_Required work_
Find the line containing "bliskowschodniej. Restauracja zdobyła" in the entries below. Reproduce that line and each one after it to the end, exactly, with no other lines.

Extracted entries START

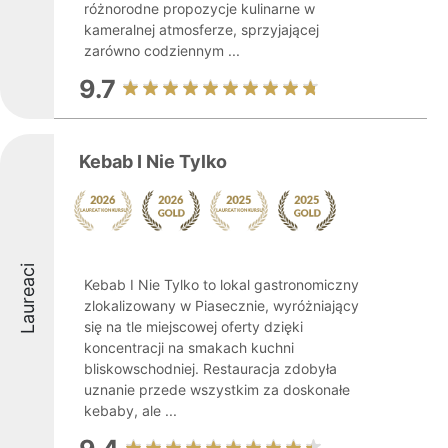
różnorodne propozycje kulinarne w
kameralnej atmosferze, sprzyjającej
zarówno codziennym ...
9.7
Kebab I Nie Tylko
Laureaci
Kebab I Nie Tylko to lokal gastronomiczny
zlokalizowany w Piasecznie, wyróżniający
się na tle miejscowej oferty dzięki
koncentracji na smakach kuchni
bliskowschodniej. Restauracja zdobyła
uznanie przede wszystkim za doskonałe
kebaby, ale ...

Extracted entries END

_Reply_
bliskowschodniej. Restauracja zdobyła
uznanie przede wszystkim za doskonałe
kebaby, ale ...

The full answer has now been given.